The message that day was unity, of 1 Syria, with out sectarian division. However after half a century of tyrannical rule from a regime which fanned sectarian hatred and warned that Alawites can be massacred in the event that they ever misplaced energy, it’s an adjustment to say the least.
On Saturday, three HTS fighters have been killed, and 14 injured exterior the town, in what it stated was gun battle with a felony gang. HTS, which is making an attempt to take care of calm, claims there was no sectarian ingredient to the assault.
On the way in which to Noor’s house, the HTS convoy velocity by way of the streets and passersby cheer them and flash the peace signal.
The brand new Syrian flag, with its inexperienced as an alternative of crimson stripe, and three crimson stars as an alternative of two inexperienced, is commonplace on store shutters and hanging from balconies. However in Alawite areas, individuals principally watch in silence because the convoy strikes alongside. There are fewer new flags in proof.
Azam al-Ali, 28, an HTS safety officer from Deir al-Bitter in japanese Syria sits within the entrance seat. After a lot oppression, he says, it would take time for individuals to belief authority once more.
“A lot of the oppressed that include complaints are from two sects, the Sunni and the Alawite. We don’t differentiate.

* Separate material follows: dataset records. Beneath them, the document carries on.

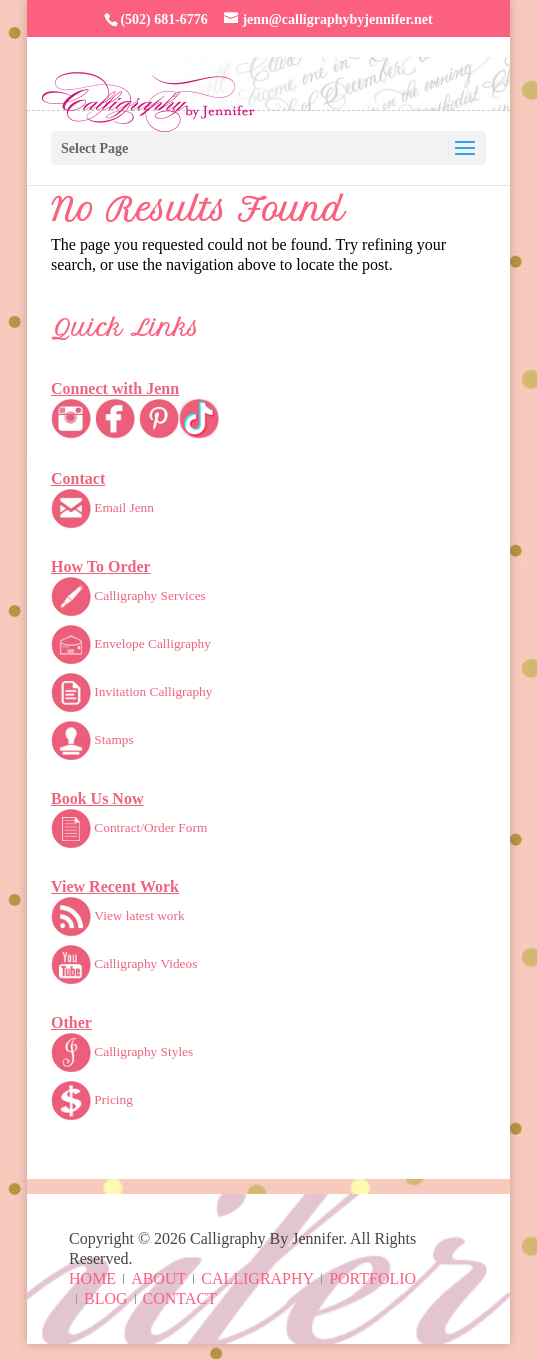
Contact (180, 1298)
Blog (106, 1298)
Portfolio (372, 1278)
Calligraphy (257, 1278)
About (158, 1278)
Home (92, 1278)
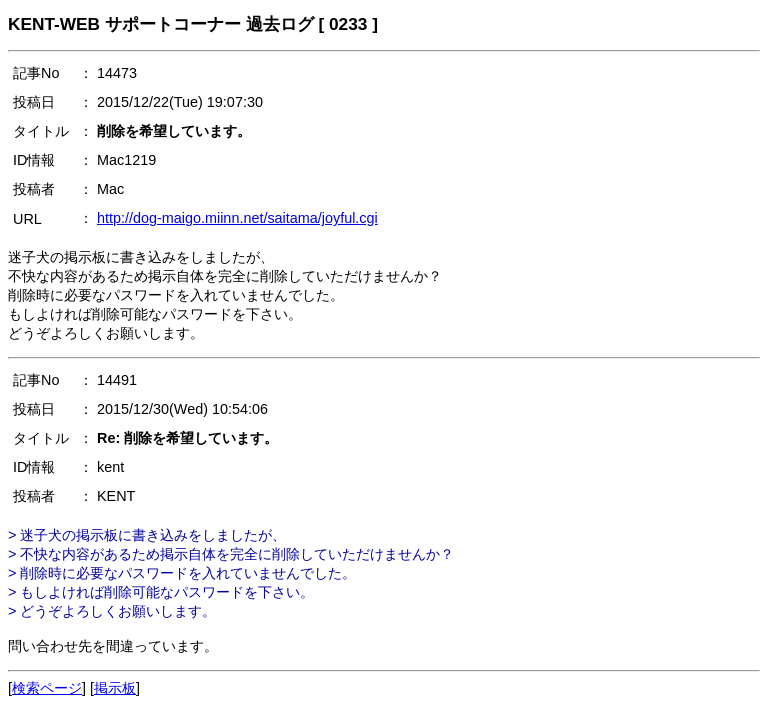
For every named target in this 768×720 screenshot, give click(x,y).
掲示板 (115, 688)
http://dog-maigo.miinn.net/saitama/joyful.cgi (237, 218)
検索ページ (47, 688)
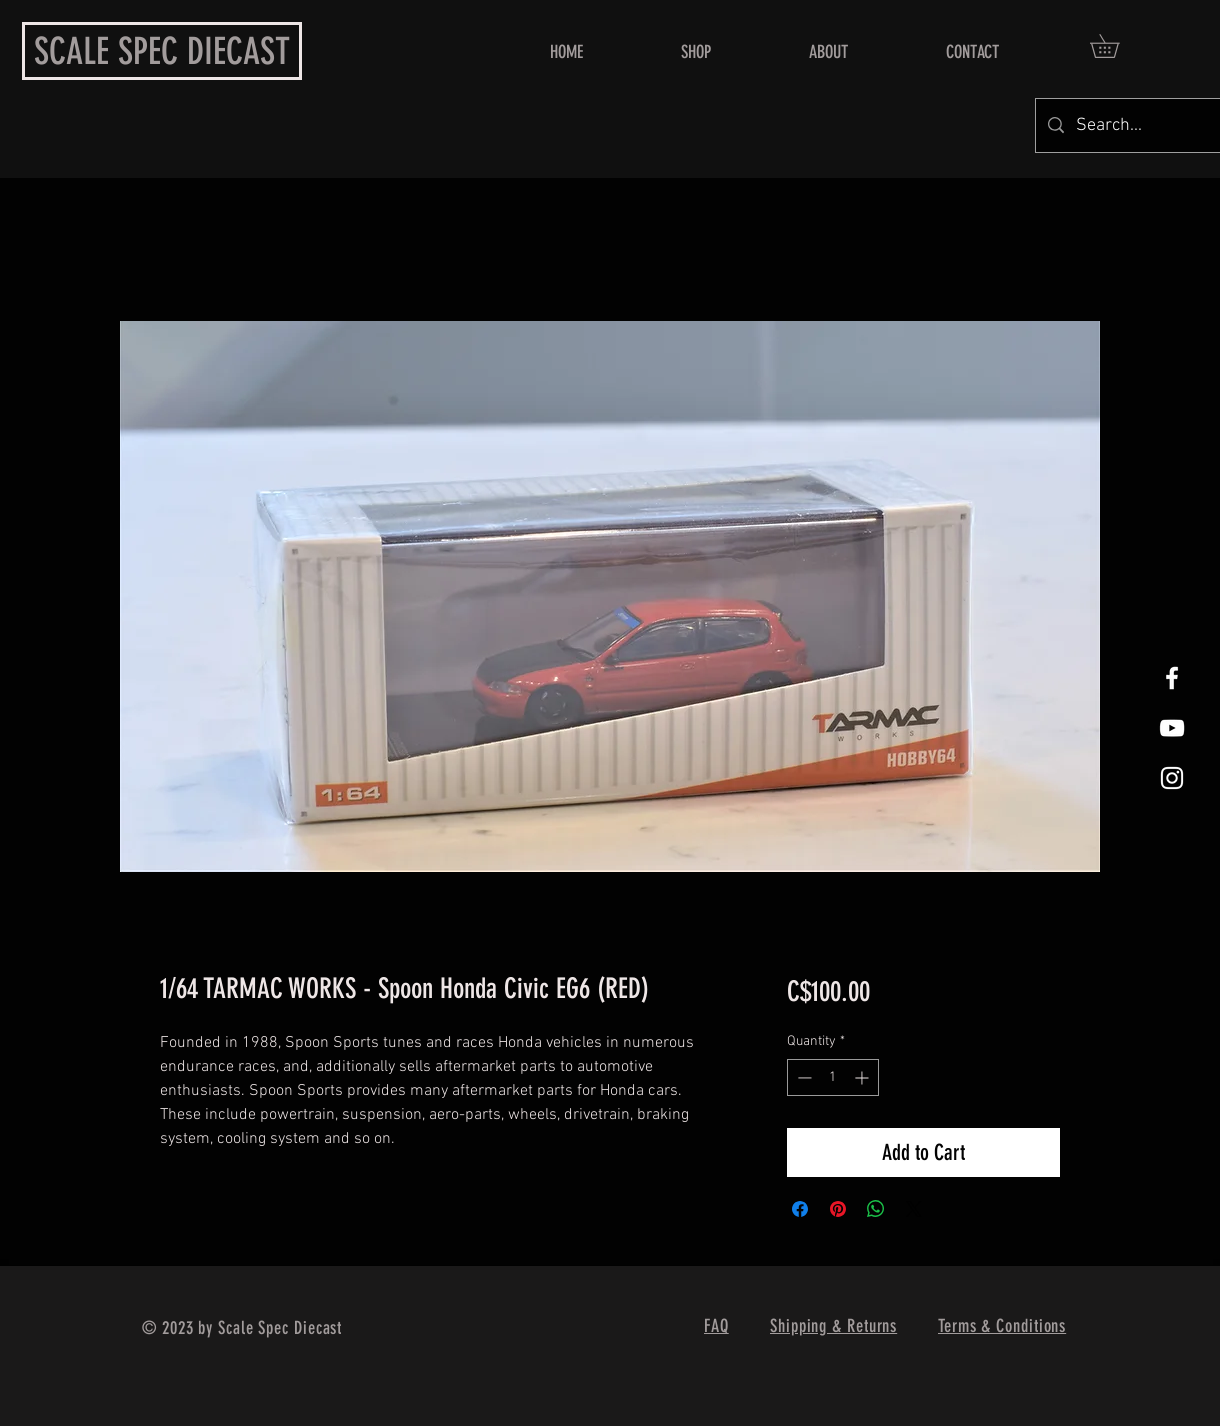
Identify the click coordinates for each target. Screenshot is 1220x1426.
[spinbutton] (833, 1077)
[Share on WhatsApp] (876, 1209)
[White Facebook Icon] (1172, 678)
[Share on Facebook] (800, 1209)
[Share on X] (914, 1209)
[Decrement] (802, 1077)
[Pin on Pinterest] (838, 1209)
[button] (1116, 46)
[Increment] (863, 1077)
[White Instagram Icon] (1172, 778)
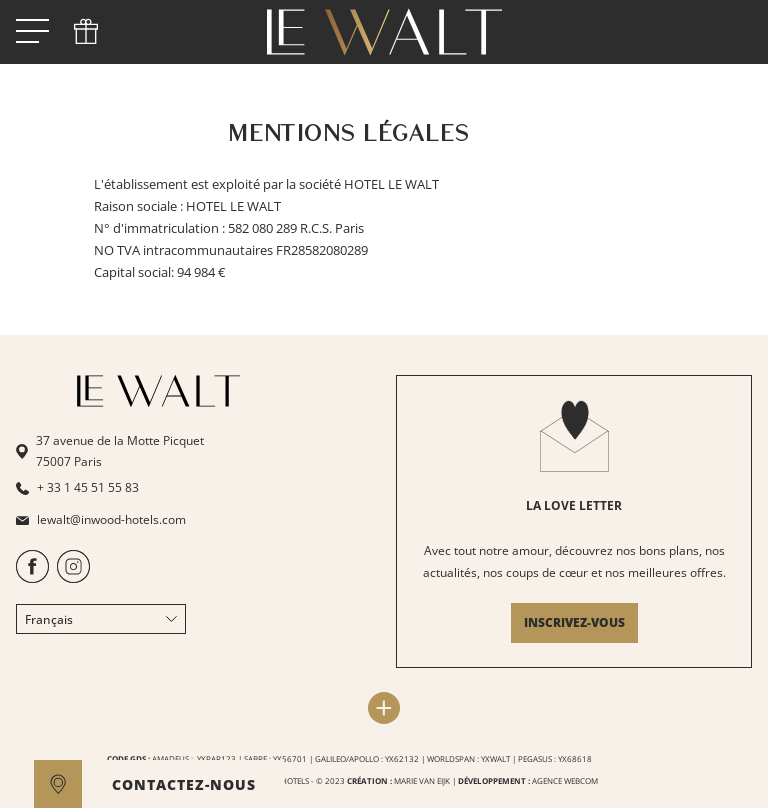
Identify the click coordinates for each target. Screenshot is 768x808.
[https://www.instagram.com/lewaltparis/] (73, 578)
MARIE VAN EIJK (422, 780)
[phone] (86, 32)
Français (101, 619)
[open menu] (32, 32)
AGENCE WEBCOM (565, 780)
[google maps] (58, 784)
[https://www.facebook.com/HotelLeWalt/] (32, 578)
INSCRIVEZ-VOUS (574, 622)
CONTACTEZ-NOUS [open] (184, 784)
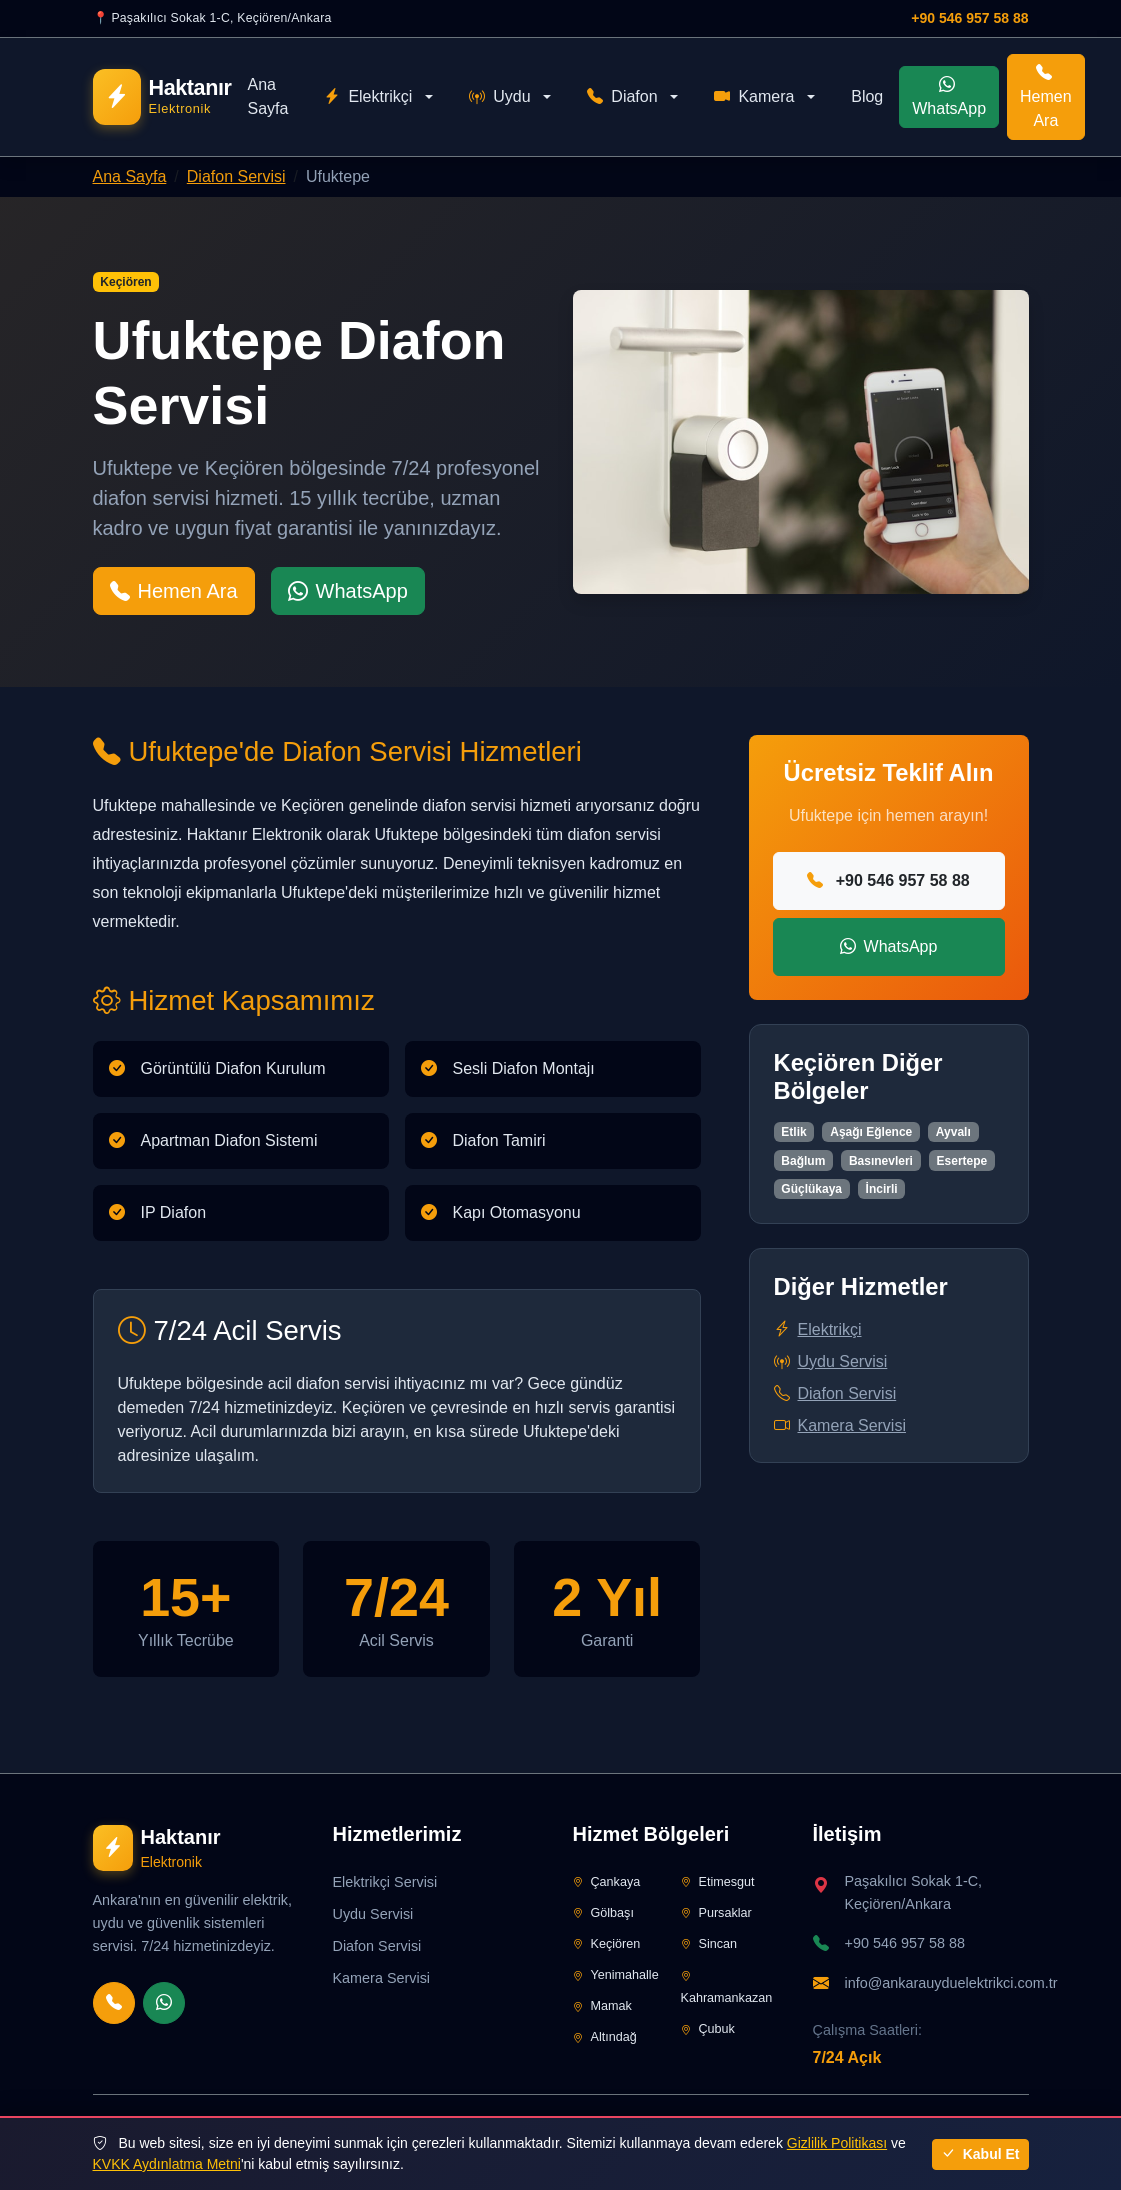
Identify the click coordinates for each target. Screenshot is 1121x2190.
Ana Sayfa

However the excessive poverty that this regime left behind brought on this huge chaos,” he tells me because the site visitors components for the convoy.
And he notes that Alawites, a few of whom have been among the many poorest in Syria, suffered too beneath the Assad regime.
We arrive at Noor’s house and half a dozen armed HTS males hurry up the steps.
The girl behind the door refuses to open up, however after some negotiation the door opens, and he or she and her household are ordered to depart. Noor goes in to retrieve some garments and books for her daughter who’s finding out for exams. Weapons and ammunition belonging to the insurgent squatters are confiscated.
“Once I went to HTS at this time I used to be terrified,” says Noor. “Their look was so intimidating and horrifying. Actually, although, they have been very good.”
However she will not be returning to the house. One nightmare has led to Syria, and for Alawites, one other has begun, she says.
As she clutches her belongings, Noor says she not feels secure in her dwelling.
“It is inconceivable for me to dwell right here once more. I do have hope, however not within the close to future. In the mean time I do not dare.”